═══ MATERIALS PROVIDED

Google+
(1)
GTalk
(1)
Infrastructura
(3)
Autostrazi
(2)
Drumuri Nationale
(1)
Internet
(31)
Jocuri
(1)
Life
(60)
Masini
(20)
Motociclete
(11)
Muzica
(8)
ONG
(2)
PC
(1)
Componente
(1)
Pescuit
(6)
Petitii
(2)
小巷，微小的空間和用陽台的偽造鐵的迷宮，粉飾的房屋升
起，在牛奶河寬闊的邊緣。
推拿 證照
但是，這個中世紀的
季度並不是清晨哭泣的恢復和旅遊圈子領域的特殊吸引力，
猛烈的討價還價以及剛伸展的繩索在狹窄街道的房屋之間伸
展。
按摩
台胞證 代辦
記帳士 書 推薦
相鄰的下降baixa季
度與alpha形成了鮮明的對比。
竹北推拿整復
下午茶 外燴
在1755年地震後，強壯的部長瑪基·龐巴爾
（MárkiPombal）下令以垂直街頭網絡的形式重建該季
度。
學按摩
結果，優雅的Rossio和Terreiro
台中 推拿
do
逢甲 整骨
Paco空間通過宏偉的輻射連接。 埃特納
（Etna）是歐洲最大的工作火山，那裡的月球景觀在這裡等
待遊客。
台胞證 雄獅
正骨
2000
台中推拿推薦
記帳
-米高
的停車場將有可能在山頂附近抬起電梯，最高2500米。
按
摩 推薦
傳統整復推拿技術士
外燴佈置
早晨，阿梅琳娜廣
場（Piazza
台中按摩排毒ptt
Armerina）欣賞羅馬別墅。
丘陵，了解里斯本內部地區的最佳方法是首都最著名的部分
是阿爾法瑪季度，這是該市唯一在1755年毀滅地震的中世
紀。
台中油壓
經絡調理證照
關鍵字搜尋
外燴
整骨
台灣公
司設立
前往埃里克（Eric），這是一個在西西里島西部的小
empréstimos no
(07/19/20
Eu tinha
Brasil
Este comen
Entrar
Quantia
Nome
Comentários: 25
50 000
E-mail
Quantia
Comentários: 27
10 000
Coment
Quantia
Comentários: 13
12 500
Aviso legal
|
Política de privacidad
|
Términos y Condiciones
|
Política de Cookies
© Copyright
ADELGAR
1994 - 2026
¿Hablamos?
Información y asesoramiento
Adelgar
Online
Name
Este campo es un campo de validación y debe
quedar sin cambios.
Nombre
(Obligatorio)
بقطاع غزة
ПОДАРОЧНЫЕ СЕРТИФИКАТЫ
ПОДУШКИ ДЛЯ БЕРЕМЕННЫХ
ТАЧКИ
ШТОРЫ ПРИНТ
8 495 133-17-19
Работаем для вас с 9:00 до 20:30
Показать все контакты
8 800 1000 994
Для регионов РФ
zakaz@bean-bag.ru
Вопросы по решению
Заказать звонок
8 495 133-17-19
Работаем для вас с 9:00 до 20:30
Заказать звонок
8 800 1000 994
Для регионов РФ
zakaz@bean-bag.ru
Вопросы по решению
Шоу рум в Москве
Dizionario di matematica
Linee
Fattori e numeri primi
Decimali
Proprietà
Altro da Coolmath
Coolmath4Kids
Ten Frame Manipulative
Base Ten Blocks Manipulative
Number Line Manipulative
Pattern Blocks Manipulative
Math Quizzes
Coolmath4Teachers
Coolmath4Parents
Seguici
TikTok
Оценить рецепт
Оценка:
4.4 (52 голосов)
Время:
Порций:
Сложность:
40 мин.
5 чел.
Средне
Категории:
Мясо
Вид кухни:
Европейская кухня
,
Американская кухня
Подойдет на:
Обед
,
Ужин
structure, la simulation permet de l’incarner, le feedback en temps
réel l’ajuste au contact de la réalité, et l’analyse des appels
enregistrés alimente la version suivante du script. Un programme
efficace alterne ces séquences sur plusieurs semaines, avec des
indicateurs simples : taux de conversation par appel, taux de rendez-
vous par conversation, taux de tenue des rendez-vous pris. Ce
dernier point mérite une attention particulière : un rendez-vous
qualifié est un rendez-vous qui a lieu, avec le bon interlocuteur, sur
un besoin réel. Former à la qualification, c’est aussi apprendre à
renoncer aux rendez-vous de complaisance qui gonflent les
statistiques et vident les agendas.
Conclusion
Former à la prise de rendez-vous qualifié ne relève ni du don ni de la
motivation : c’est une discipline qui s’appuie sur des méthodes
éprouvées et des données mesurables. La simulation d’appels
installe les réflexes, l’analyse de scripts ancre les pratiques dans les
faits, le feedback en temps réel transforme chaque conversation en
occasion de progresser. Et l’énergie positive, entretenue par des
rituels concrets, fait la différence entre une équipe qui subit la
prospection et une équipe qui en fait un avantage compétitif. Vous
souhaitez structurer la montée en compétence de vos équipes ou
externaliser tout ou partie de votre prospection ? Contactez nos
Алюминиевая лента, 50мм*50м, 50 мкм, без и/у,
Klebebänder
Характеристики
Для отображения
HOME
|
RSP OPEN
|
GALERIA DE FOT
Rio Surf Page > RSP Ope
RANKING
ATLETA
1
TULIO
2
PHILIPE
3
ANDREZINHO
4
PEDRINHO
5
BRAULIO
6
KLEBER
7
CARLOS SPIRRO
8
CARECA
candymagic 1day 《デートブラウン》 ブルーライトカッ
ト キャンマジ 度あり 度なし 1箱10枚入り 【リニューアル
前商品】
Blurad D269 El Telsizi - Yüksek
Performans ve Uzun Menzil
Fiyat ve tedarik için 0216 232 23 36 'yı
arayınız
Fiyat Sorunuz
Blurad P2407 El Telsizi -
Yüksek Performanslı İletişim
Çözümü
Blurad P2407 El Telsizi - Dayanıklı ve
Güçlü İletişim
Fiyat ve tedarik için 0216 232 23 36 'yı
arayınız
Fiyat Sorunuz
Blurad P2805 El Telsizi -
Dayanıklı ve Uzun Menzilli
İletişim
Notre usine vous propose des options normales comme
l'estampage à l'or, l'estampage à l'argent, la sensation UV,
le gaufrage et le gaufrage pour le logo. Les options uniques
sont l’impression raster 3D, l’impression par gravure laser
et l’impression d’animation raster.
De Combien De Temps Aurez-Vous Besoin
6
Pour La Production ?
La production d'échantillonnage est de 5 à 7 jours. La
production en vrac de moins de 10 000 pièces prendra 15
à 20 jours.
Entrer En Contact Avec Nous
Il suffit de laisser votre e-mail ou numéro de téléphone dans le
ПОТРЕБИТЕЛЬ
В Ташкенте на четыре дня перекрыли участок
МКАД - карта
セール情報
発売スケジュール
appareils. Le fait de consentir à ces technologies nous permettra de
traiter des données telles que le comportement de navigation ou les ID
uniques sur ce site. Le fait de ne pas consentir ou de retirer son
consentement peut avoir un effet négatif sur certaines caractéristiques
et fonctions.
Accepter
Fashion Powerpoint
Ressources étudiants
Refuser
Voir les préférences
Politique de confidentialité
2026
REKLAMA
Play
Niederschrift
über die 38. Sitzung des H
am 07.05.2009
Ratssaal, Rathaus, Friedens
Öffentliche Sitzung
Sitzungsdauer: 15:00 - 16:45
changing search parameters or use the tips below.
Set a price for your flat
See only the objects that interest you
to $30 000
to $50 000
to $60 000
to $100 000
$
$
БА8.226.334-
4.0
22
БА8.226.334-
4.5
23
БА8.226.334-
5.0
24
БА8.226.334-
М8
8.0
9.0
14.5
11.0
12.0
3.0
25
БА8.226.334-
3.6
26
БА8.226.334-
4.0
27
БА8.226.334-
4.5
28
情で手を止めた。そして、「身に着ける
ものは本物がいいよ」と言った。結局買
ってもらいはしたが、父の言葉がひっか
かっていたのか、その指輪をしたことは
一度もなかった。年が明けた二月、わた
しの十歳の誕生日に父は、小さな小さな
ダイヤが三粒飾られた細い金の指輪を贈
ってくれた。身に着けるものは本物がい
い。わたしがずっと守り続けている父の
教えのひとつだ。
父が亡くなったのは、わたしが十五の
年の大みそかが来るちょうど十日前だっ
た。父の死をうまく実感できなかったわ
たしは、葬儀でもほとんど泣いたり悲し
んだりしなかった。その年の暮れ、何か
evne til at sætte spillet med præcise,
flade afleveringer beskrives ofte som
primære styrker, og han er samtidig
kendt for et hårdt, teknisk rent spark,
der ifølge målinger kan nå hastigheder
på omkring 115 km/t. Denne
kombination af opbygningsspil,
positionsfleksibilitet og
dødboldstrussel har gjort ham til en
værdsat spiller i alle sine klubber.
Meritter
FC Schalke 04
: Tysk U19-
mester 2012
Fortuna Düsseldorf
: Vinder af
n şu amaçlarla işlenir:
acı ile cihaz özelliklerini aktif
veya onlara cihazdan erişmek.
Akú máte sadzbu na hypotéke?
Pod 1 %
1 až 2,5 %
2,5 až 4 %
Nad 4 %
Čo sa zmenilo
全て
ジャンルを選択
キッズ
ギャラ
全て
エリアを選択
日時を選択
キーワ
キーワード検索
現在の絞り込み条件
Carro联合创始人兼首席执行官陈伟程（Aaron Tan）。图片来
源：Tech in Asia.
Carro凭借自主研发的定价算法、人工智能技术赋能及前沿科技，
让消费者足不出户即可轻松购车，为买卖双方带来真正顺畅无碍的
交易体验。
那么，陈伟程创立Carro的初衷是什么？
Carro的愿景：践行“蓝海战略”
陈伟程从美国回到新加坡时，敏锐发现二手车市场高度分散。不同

══════

▸ **YOUR ASSIGNMENT**: Search the entries for the word "Comentários". Copy every line where it occurs.

▸ **ANSWER SECTION**:
Comentários: 25
Comentários: 27
Comentários: 13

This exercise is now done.